Task item - Run through the records and, wherever a line holds the word "Personal", return that line.

Extracted records -
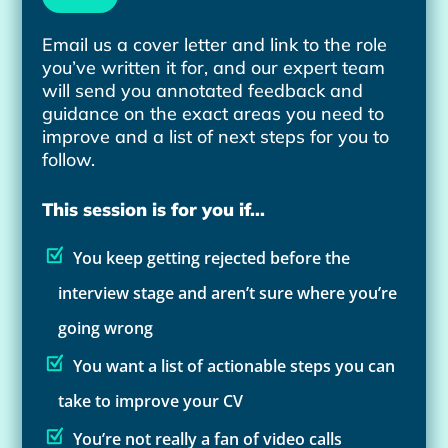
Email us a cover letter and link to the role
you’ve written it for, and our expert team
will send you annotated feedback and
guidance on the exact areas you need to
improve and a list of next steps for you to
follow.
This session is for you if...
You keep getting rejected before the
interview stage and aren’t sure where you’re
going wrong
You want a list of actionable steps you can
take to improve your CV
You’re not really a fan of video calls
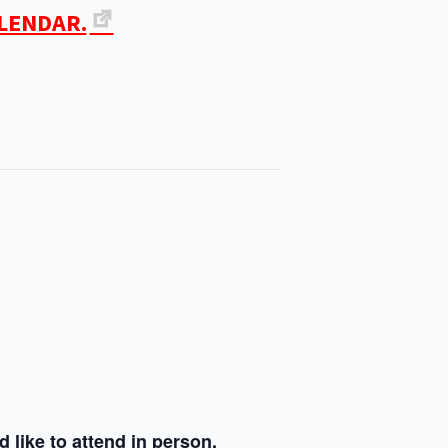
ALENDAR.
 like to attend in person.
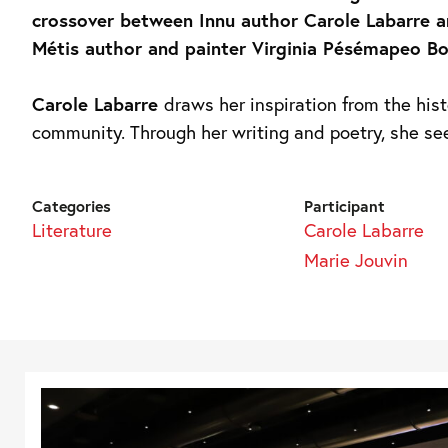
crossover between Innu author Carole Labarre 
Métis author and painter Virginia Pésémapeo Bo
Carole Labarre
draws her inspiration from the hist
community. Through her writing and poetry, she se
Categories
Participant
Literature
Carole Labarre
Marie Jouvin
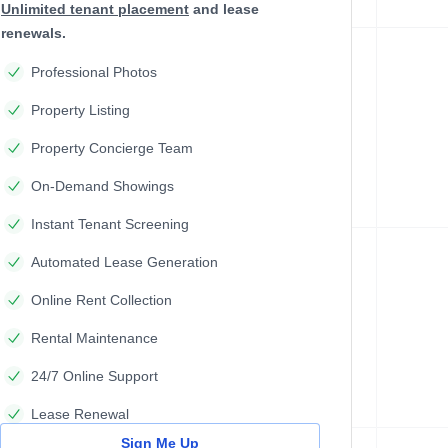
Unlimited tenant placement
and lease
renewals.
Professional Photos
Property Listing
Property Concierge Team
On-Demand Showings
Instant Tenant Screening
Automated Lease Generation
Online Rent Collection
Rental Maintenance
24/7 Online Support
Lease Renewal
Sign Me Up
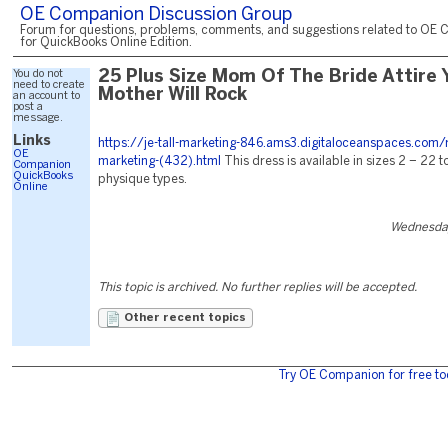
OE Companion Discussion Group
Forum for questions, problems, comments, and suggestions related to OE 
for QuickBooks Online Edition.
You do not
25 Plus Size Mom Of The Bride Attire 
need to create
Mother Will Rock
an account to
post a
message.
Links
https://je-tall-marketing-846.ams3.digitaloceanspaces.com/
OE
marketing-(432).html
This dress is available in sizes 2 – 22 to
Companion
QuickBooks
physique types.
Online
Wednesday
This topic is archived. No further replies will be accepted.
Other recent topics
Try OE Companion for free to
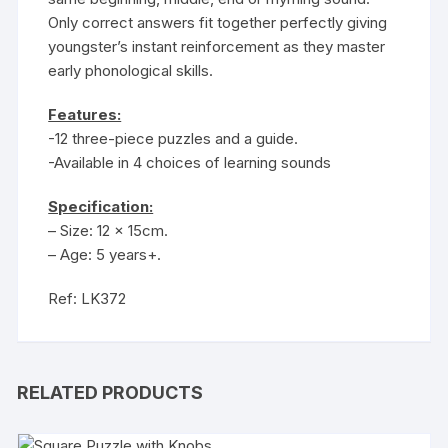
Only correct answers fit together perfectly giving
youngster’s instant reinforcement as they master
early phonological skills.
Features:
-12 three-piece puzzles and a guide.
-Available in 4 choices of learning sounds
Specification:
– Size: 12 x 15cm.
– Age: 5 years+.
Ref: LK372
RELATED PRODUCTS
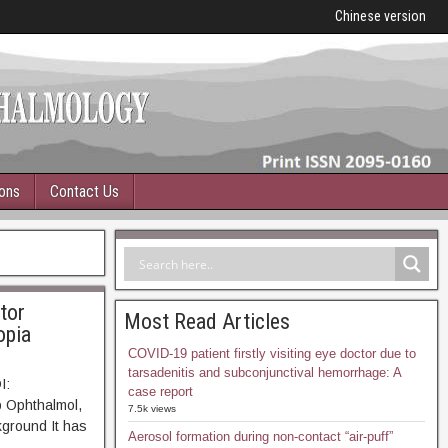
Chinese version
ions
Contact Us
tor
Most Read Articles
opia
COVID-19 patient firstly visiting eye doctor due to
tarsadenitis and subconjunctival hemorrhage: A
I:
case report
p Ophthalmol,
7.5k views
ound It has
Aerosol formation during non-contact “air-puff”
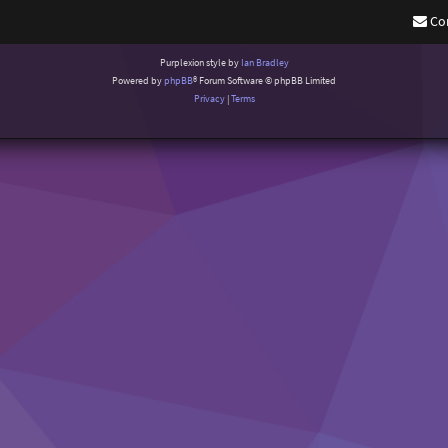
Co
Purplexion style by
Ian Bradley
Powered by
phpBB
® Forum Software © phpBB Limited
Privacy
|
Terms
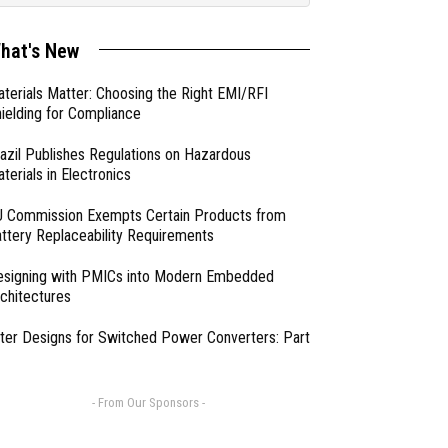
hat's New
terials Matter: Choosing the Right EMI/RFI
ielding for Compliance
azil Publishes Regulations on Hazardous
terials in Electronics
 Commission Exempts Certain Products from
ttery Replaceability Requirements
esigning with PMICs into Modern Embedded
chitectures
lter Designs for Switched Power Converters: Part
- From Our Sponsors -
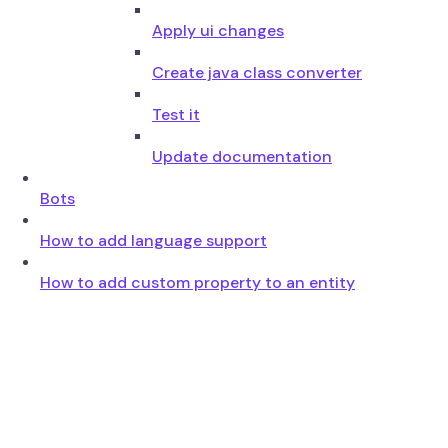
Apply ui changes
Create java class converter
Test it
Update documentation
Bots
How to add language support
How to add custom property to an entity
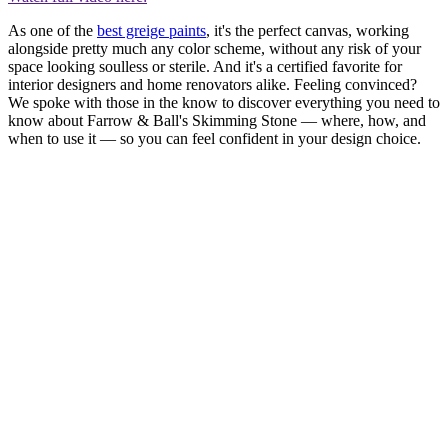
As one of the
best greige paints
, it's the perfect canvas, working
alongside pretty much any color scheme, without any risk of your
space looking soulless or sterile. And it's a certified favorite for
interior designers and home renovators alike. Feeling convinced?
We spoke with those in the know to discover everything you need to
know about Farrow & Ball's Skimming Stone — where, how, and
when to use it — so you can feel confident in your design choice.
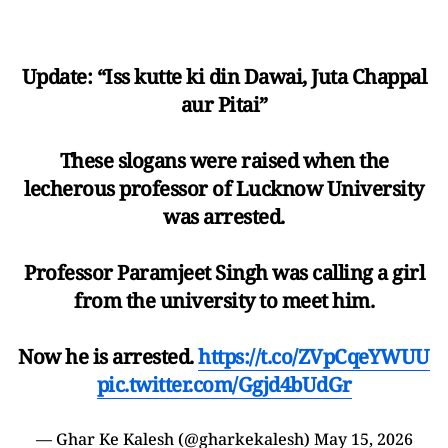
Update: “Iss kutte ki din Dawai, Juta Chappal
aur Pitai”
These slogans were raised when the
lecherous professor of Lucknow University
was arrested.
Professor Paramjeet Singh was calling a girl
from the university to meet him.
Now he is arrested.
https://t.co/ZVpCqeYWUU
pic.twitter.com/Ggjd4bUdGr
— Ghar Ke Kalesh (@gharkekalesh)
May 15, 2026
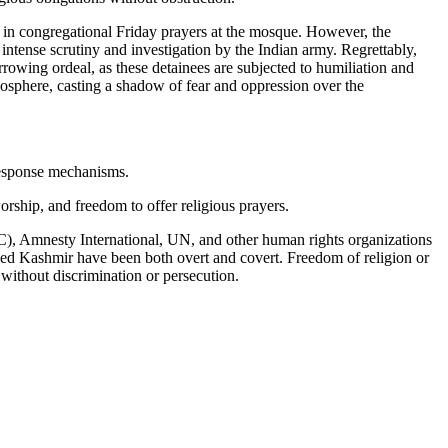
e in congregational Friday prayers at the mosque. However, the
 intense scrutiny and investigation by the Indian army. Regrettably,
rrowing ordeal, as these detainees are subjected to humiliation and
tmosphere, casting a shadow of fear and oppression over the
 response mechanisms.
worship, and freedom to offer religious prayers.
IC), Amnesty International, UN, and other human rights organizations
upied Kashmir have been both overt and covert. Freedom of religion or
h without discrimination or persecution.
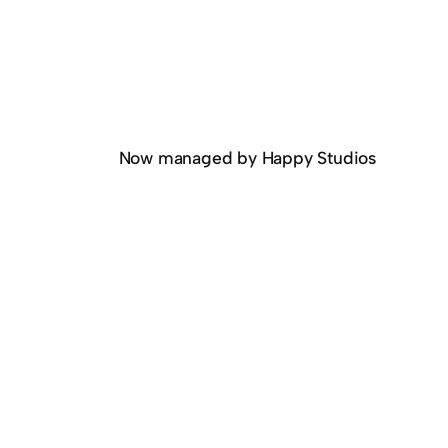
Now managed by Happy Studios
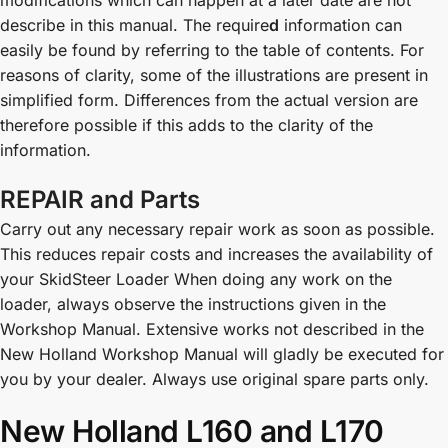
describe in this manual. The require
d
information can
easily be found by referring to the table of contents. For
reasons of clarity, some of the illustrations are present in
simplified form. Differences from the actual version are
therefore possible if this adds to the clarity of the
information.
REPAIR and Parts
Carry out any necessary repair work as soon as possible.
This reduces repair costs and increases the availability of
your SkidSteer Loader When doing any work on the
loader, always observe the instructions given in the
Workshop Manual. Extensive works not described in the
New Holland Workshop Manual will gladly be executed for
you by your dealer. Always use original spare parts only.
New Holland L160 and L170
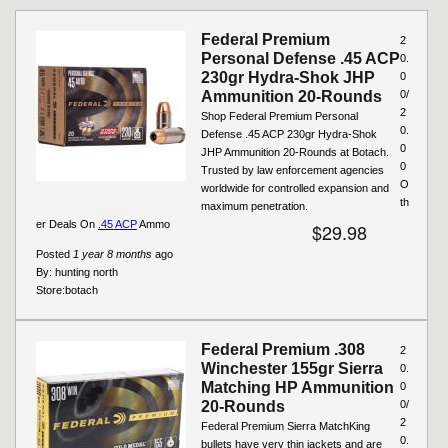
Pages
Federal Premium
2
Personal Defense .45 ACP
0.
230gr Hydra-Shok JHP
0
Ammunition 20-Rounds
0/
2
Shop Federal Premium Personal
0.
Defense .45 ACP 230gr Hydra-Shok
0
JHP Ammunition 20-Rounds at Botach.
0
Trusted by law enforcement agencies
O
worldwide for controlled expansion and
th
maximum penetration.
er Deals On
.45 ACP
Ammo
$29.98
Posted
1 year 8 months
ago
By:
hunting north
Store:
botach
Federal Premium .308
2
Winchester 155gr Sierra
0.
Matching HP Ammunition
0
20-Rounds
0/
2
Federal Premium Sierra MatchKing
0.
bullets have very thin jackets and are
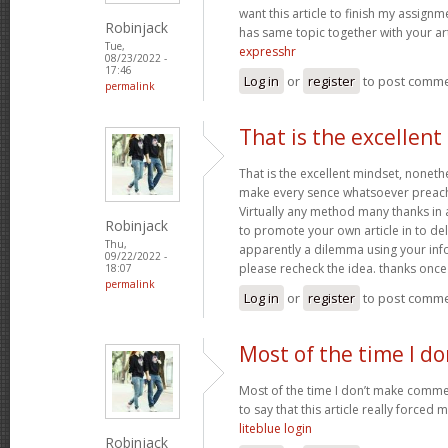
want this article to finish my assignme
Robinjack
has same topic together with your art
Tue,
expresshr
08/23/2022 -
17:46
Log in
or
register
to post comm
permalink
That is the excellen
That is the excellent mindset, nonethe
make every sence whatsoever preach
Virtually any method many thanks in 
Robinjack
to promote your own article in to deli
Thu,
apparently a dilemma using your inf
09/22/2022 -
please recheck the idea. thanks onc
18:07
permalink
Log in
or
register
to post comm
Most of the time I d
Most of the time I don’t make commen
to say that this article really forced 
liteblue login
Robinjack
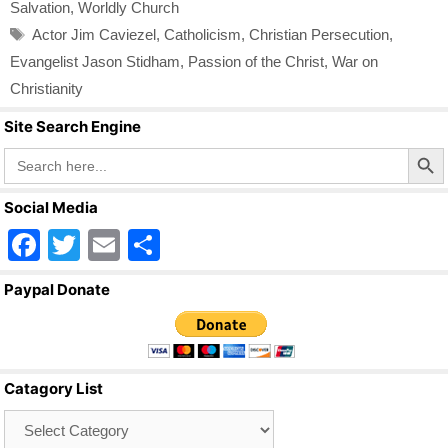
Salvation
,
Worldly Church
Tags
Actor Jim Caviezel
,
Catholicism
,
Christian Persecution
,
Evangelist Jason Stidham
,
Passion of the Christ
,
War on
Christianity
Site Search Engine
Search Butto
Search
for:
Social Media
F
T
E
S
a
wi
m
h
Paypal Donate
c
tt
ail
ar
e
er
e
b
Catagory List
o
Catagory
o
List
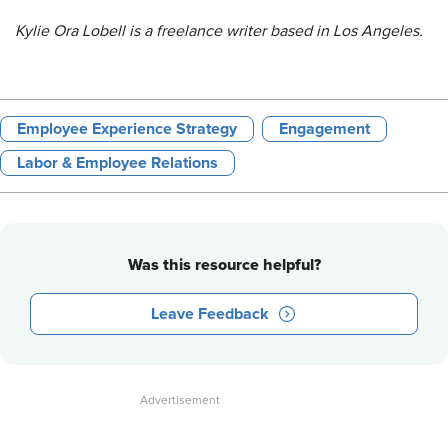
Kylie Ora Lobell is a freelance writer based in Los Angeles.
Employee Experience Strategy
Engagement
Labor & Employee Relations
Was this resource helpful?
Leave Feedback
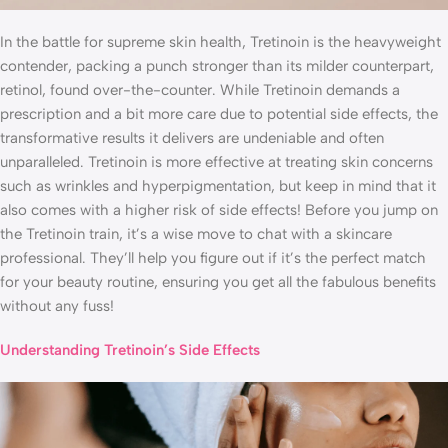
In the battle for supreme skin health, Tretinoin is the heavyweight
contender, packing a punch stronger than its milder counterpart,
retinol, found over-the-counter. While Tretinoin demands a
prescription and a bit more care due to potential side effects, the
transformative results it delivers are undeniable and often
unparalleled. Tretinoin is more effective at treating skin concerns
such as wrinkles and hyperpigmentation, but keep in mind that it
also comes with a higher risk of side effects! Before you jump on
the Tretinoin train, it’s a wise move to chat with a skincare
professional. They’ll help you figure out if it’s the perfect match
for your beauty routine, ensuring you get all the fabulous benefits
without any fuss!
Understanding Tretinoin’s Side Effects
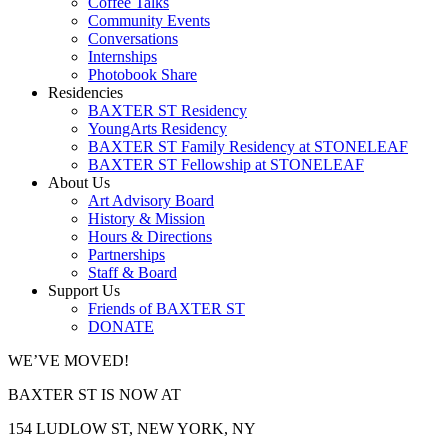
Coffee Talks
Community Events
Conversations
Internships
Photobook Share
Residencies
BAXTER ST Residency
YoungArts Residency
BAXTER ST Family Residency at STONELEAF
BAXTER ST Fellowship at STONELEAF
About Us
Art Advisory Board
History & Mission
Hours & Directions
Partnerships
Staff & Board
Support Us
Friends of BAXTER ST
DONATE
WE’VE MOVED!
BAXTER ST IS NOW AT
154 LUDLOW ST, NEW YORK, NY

Solution to the problem -
Personal Defense .45 ACP
Shop Federal Premium Personal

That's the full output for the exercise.